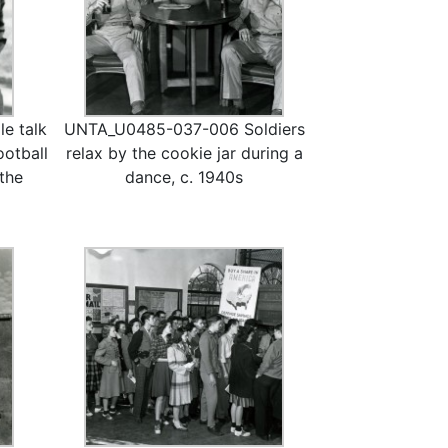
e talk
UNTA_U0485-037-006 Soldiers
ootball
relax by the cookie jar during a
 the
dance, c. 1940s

* * *

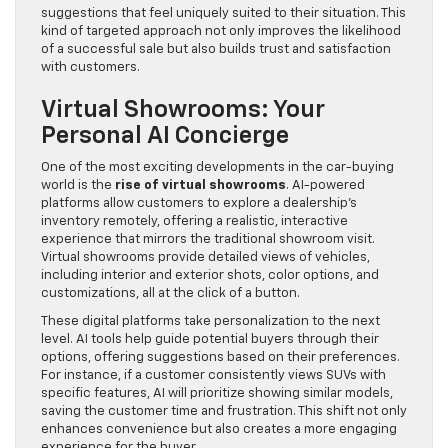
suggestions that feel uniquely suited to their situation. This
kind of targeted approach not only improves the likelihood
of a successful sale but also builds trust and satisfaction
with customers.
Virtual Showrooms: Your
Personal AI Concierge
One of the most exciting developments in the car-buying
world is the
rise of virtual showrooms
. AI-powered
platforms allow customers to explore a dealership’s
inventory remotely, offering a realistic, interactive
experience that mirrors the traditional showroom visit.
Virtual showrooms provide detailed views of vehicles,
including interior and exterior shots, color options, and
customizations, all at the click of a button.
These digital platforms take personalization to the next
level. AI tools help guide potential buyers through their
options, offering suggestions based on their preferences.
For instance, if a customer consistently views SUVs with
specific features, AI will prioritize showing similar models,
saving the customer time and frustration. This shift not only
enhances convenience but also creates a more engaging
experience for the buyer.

* EXERCISE DETAILS: Set down again, word for word, the stretch of records from the line with "enhances convenience but" to the line with "experience for the buyer.", both of those lines included.

* SOLUTION:
enhances convenience but also creates a more engaging
experience for the buyer.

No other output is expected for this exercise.